3 Experimental study

Wind tunnel experiments were carried out in the Department of Industrial Energy (IMT Lille Douai, France). Several roughness elements were placed upstream of the test section of the wind tunnel allowing the formation of a turbulent boundary layer. The thickness of the boundary layer (\(\delta\)) in the test section was sufficiently larger than the height of the stockpile (δ = 16 cm and h = 7.7 cm, respectively). The flow rate was controlled by an axial fan located downstream of the wind tunnel. A high-quality photo camera (Nikon D-100) was installed at the top of the test section (transparent glass wall) to record the evolution of the erosion process. The resolution of the photographs is 3648 × 2650 pixels. The area visualized by the camera was concentrated on the stockpile. This system is capable of visualizing extremely detailed distribution of particles over the sand stockpile model surface. A weighing system was placed inside an airtight box underneath the test section that recorded the mass of the stockpile in the wind tunnel. The weighing device was the electronic balance BEL Engineering Mark K30.1, which has a resolution of 0.1 g. The wind tunnel set-up is shown in Fig. 2. Further details of the wind tunnel can be found in Furieri et al. [12].

Fig. 2
figure 2

(Adapted from Caliman [3])

Wind tunnel set-up showing dimensions, camera location and test section.

The wind tunnel experiments comprised an isolated oblong sand stockpile with the incident wind at 90°. The stockpile was 7.7 cm high, 23.6 cm long and 57.9 cm wide with a 34.5° rest angle. Three ranges of particle size (ρp = 2630 kg/m3) were used to construct mixtures of erodible and non-erodible particles. It is important to note that one size range, the yellow sand, was erodible or non-erodible depending on the conditions of the experiment (free stream velocity) while two ranges, white (erodible) and black (non-erodible) sands maintains its erodibility under all shear stress conditions. The three size ranges of sand represent three modes of particle size distributions: (1) fine white sand with a diameter varying from 56 to 194 μm, (2) medium yellow sand with a diameter ranging from 300 to 600 μm and (3) black sand with a diameter varying from 700 to 1300 μm. The sand color was chosen in order to allow their visual differentiation essential for the use of photographs in the qualitative analysis proposed as a specific objective.
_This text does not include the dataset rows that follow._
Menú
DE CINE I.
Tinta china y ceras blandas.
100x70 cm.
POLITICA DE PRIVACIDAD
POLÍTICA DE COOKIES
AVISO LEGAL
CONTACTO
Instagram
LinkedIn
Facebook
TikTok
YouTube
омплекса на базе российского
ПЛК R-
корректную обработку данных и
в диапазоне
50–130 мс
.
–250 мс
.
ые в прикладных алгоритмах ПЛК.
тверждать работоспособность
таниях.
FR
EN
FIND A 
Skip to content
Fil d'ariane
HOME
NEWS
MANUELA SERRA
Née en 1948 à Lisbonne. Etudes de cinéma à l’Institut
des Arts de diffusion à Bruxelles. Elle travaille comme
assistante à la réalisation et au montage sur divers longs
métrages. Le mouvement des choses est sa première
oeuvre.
The different sand proportions of the tested stockpiles are presented in Table 1. After weighing the initial mass of the pile, a second weighing was performed at the end of the tests. The subtraction of the initial weight from the final weight gave the amount of emitted mass of sand. A wind tunnel test duration was 15 min, in which pavement develops (pavement effect represents the influence of non-erodible particles on the taking-off of erodible particles). The “pavement effect” is the erodible surface covered by the non-erodible particles, i.e., erodible particles are impeded to take-off) was observed for all cases. Photographs were taken at the beginning of the experiment and every 30 s up to 5 min. Cases D1, E1 and F1 present yellow particles that are non-erodible according to the threshold friction velocity criterion of Shao and Lu [34] for 7 m s−1. Cases D2, E2, F2, D3, E3 and F3 have a higher percentage of potentially erodible particles in the size range of the yellow sand particles than previous cited cases.
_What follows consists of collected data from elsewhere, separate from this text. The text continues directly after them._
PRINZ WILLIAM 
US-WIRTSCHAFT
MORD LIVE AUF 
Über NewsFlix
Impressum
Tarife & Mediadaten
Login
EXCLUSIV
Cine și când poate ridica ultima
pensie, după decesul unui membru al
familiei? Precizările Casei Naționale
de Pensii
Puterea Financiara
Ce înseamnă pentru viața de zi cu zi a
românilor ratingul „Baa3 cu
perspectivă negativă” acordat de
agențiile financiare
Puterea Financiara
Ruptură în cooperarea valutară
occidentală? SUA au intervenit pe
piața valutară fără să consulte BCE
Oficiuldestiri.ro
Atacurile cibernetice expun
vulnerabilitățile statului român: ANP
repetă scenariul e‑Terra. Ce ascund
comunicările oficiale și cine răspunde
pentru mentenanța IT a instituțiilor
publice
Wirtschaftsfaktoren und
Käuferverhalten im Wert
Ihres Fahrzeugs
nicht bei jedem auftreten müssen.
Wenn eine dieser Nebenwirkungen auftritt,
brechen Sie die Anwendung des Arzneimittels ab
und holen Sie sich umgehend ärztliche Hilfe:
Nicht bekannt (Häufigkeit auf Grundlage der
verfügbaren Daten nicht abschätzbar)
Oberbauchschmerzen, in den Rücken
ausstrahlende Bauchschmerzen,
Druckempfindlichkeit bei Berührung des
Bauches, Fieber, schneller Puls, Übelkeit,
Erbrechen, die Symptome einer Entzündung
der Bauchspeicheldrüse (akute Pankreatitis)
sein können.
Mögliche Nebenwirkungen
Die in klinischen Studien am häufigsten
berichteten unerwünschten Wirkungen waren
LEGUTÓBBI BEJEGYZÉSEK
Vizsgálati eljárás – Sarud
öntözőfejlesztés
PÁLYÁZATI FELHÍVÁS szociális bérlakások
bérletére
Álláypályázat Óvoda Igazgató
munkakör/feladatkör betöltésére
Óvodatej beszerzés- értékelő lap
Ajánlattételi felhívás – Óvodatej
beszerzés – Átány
Table 1 Proportions of sand used in the experiments and initial mass of the piles

4 Results and discussions

The Results and Discussions section present the following subsections: (1) evaluation of the relationship between the cover rate and the final eroded height (proposed by Caliman [3]) for a multimodal particles size distribution, (2) a comparison between emission estimation and experimental measurements in wind tunnel, (3) an assessment of the protection effect caused by size ranges of potentially (300–600 μm) erodible and always non-erodible (700–1300 μm) particles and, (4) a qualitative analysis of particles distribution over the stockpile surface through wind tunnel experiments.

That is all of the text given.